K-pop is everywhere these days, but that wasn’t the case when Vivian Yoon was growing up in the 90s and 2000s. She listened to it secretly in her Koreatown bedroom.
“I grew up hiding my love for k-pop and not being excited to tell other people that I listened to this music because back then it wasn’t seen as cool,” said Yoon, a performer and screenwriter with an improv and sketch comedy background. “I grew up really wanting to be perceived as American and I felt like k-pop, Korean culture, Korean food all represented a side of me that was ‘other,’ the thing that made me an outsider to mainstream American society.”
So, the recent popularity of k-pop, as well as Korean film and drama—and by extension interest in Korean culture—is a phenomenon that generates complex feelings.
‘It’s weird when for 20 years you grow up feeling like, oh, this part of me is somehow inferior and doesn’t deserve to see the light of day and all of a sudden all these other people are celebrating it. I think it’s really complicated.”
The chance to explore those feelings prompted Yoon to accept an offer from LAist producer Fiona Ng to create the podcast K-Pop Dreaming, a series about the history of k-pop and Yoon’s own k-pop history growing up in LA’s Koreatown. K-Pop Dreaming is the second season of the acclaimed California Love series; the first being a coming-of-age story in Compton. The first two episodes of K-Pop Dreaming aired on Feb. 23.

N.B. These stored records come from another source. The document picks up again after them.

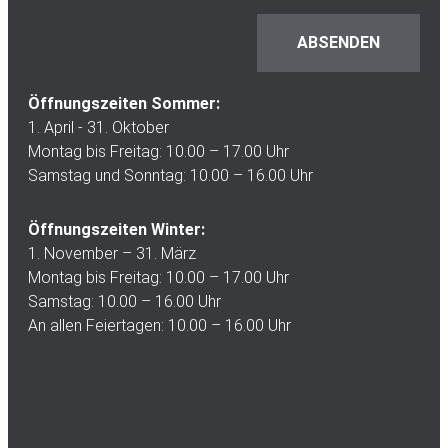
Öffnungszeiten Sommer:
1. April - 31. Oktober
Montag bis Freitag: 10.00 – 17.00 Uhr
Samstag und Sonntag: 10.00 – 16.00 Uhr
Öffnungszeiten Winter:
1. November – 31. März
Montag bis Freitag: 10.00 – 17.00 Uhr
Samstag: 10.00 – 16.00 Uhr
An allen Feiertagen: 10.00 – 16.00 Uhr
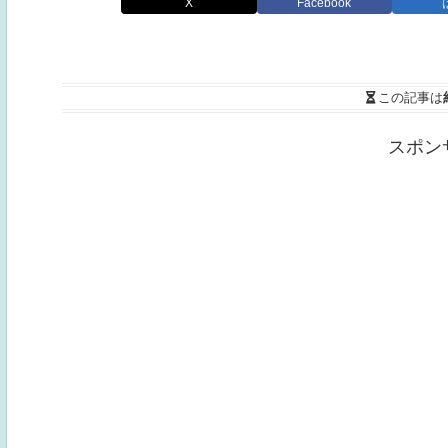
X
Facebook
この記事は
スポン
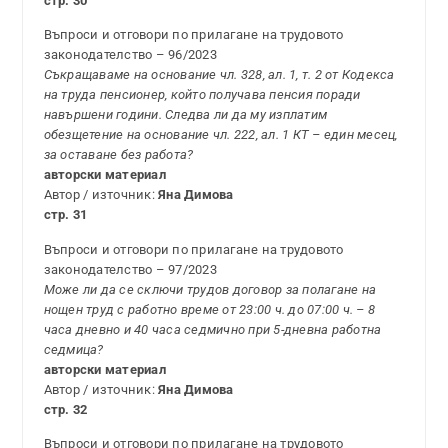
стр. 30
Въпроси и отговори по прилагане на трудовото
законодателство – 96/2023
Съкращаваме на основание чл. 328, ал. 1, т. 2 от Кодекса
на труда пенсионер, който получава пенсия поради
навършени години. Следва ли да му изплатим
обезщетение на основание чл. 222, ал. 1 КТ – един месец,
за оставане без работа?
авторски материал
Автор / източник:
Яна Димова
стр. 31
Въпроси и отговори по прилагане на трудовото
законодателство – 97/2023
Може ли да се сключи трудов договор за полагане на
нощен труд с работно време от 23:00 ч. до 07:00 ч. – 8
часа дневно и 40 часа седмично при 5-дневна работна
седмица?
авторски материал
Автор / източник:
Яна Димова
стр. 32
Въпроси и отговори по прилагане на трудовото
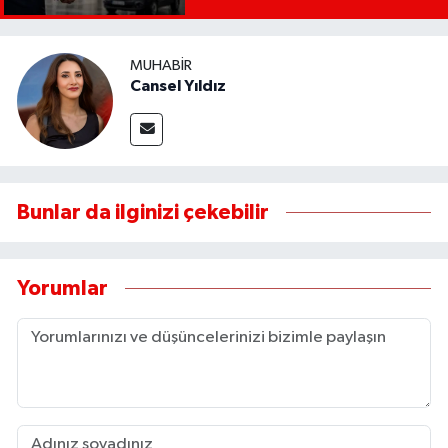
yapılacak!
MUHABIR
Cansel Yıldız
Bunlar da ilginizi çekebilir
Yorumlar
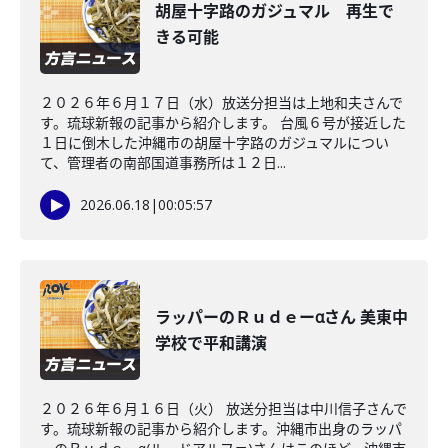
胡屋十字路のガジュマル 再生で
きる可能
２０２６年６月１７日（水）放送分担当は上地和夫さんで
す。琉球新報の記事から紹介します。 台風６号が接近した
１日に倒木した沖縄市の胡屋十字路のガジュマルについ
て、管理者の南部国道事務所は１２日...
2026.06.18
|
00:05:57
ラッパーのＲｕｄｅーαさん 美東中
学校で平和講演
２０２６年６月１６日（火） 放送分担当は中川信子さんで
す。琉球新報の記事から紹介します。沖縄市出身のラッパ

“I really do think that this podcast is using k-pop as a vehicle to talk about things like identity and community,” said Yoon. “And examining and exploring not just Korean history, but Korean American history, which I think has been less explored.”
Yoon sees the series as being very much about identity.
“For me it always felt like I’m not American enough and I’m not Korean enough, so where do I fit? Through this podcast I began to realize, oh, we occupy a third space, like a third category, and we bring our own thing. That can not only bridge the two different communities, but fully exist as a completely separate thing that is worthy on its own.”
In eight-plus episodes the podcast narrative takes listeners on a musical journey from the influence of Korea’s trot music to the American presence in post-war Korea, from the 1992 LA Uprising to the present-day global popularity of k-pop.
“One of the things that I discuss through the podcast that helped me understand why k-pop is so distinctive from other kinds of music is the idea of ppongjjak,” she said. “It’s this really illusive musical element that is present in k-pop. It comes from the century-old genre of music in Korea called trot, popular during the Japanese Colonial period in Korea. Now when I listen to Korean music and hear the infectious melodies and dreamy chords all I think about is how k-pop is special and different because of Korean history. When I listen to the group New Jeans I hear it in their music.”
Yoon enlisted her friends to participate in the podcast. Each listened to k-pop before it gained international popularity, so they discuss their shared perspective. For an upcoming episode about trot and the origins of k-pop, Yoon spoke to her grandmother.
“I interviewed her and we used her tape to walk us through the history of South Korea from the 1930s, when she was born, through the colonization period, all the way through World War II and the Korean War and then seeing how the American military presence shaped Korean music,” said Yoon. “The episode after that, Moon Night, picks up that history to see how the American military presence really brought African American music and culture to Korea. We look at this small nightclub, like a CBGB-ish nightclub for early k-pop legends. It’s a lot of history.”
Yoon is currently working on a TV script centered around a Korean American character. Has the Korean wave of popular culture improved the odds of Asian American actors landing roles in the US and of scripts with Asian characters getting a second look?
“I can’t speak for all Asian Americans, but for me 1,000 percent, 100 percent, a million percent,” said Yoon. “I started pitching my own TV shows that were centered around my experiences of growing up in Koreatown and being a Korean American person and that is something that I never imagined would be possible. I didn’t think anyone would be interested in that, let alone want to hear my pitch about a tv show about that and it’s kind of incredible, the timing of it. Because it really did intersect with the blowing up of Parasite and Squid Game and Netflix
If there’s one thing she hopes her podcast will accomplish, it’s creating a sense of what’s possible.
“I had a lot of secret dreams growing up, things that I wanted to do that I felt I wasn’t allowed to go for,” said Yoon. “My one hope for this podcast is that there is some Asian American kid out there listening, who feels like they feel they can go for whatever dream they felt they did not have access to. I think that would be my dream—for just one person who maybe wants to pursue music or k-pop or become whatever, that they feel like they can.”
K-Pop Dreaming is available at www.laist.com/kpop.